Primary sclerosing cholangitis (PSC) is an incurable, fibroinflammatory biliary disease for which there is no effective pharmacotherapy. We recently reported cholangiocyte senescence as an important phenotype in PSC while others showed that portal macrophages accumulate in PSC. Unfortunately, our ability to explore cholangiocyte senescence and macrophage accumulation has been hampered by limited in vitro models. Thus, our aim was to develop and characterize a three-dimensional (3D) model of normal and diseased bile ducts (cholangioids) starting with normal human cholangiocytes (NHC), senescent NHC (NHC-sen), and cholangiocytes from PSC patients.
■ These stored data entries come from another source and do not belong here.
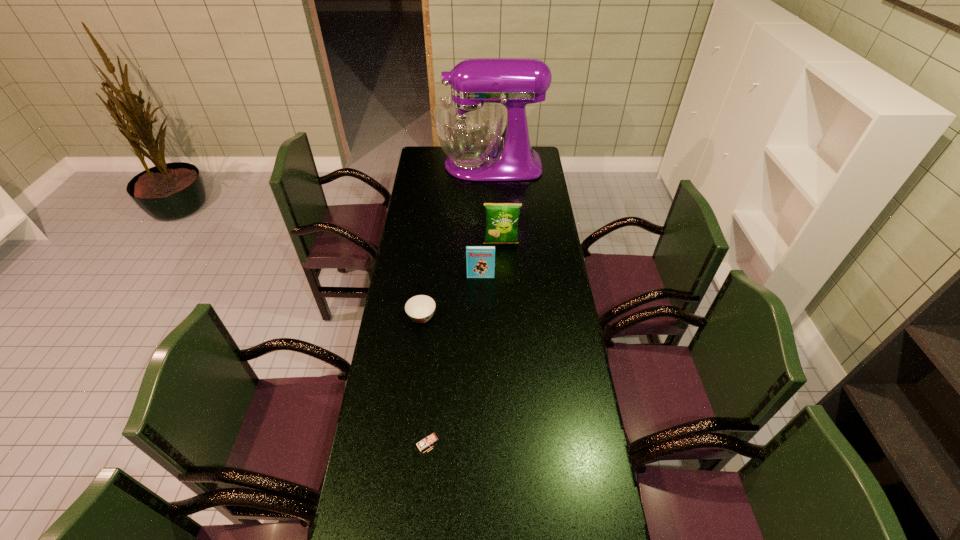 You are a GUI agent. You are given a task and a screenshot of the screen. Output one action in this format:
    pyautogui.click(x=<x>, y=<y>)
    Task: Click on the free location located 0.100m at the bowl opening of the farthest object
    Image resolution: width=960 pixels, height=540 pixels.
    Given the screenshot: What is the action you would take?
    pyautogui.click(x=420, y=165)

The width and height of the screenshot is (960, 540). Identify the location of free point located 0.090m at the bowl opening of the farthest object. (421, 165).

The width and height of the screenshot is (960, 540). I want to click on free space located on the front-facing side of the fourth nearest object, so click(x=503, y=288).

This screenshot has width=960, height=540. In order to click on vacant space located 0.120m on the front cover of the third shortest object in this screenshot , I will do `click(481, 299)`.

Where is `vacant position located on the left of the matchbox`? vacant position located on the left of the matchbox is located at coordinates (397, 443).

Locate an element on the screen. Image resolution: width=960 pixels, height=540 pixels. vacant space located on the right of the fourth farthest object is located at coordinates pyautogui.click(x=498, y=318).

Locate an element on the screen. object positioned at the far edge is located at coordinates (469, 124).

The width and height of the screenshot is (960, 540). In order to click on mixer present at the left edge in this screenshot , I will do `click(469, 124)`.

Identify the location of soup bowl located in the left edge section of the desktop. (420, 308).

The width and height of the screenshot is (960, 540). I want to click on object located at the right edge, so click(x=469, y=124).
In 3D culture, NHCs formed spheroids of ∼5000 cells with a central lumen of ∼150 μm. By confocal microscopy and western blot, cholangioids retained expression of cholangiocyte proteins (cytokeratin 7/19) and markers of epithelial polarity (secretin receptor and GM130). Cholangioids are functionally active, and upon secretin stimulation, luminal size increased by ∼80%. Cholangioids exposed to hydrogen peroxide exhibited cellular senescence and the senescence-associated secretory phenotype (SASP; increased IL-6, p21, SA β-Gal, yH2A.x and p16 expression). Furthermore, cholangioids derived from NHC-sen or PSC patients were smaller and had slower growth than the controls. When co-cultured with THP-1 macrophages, the number of macrophages associated with NHC-sen or PSC cholangioids was five- to seven-fold greater compared to co-culture with non-senescent NHC. We observed that NHC-sen and PSC cholangioids release greater number of extracellular vesicles (EVs) compared to controls. Moreover, conditioned media from NHC-sen cholangioids resulted in an ∼2-fold increase in macrophage migration. In summary, we developed a method to generate normal and diseased cholangioids, characterized them morphologically and functionally, showed that they can be induced to senescence and SASP, and demonstrated both EV release and macrophage attraction. This novel model mimics several features of PSC, and thus will be useful for studying the pathogenesis of PSC and potentially identifying new therapeutic targets.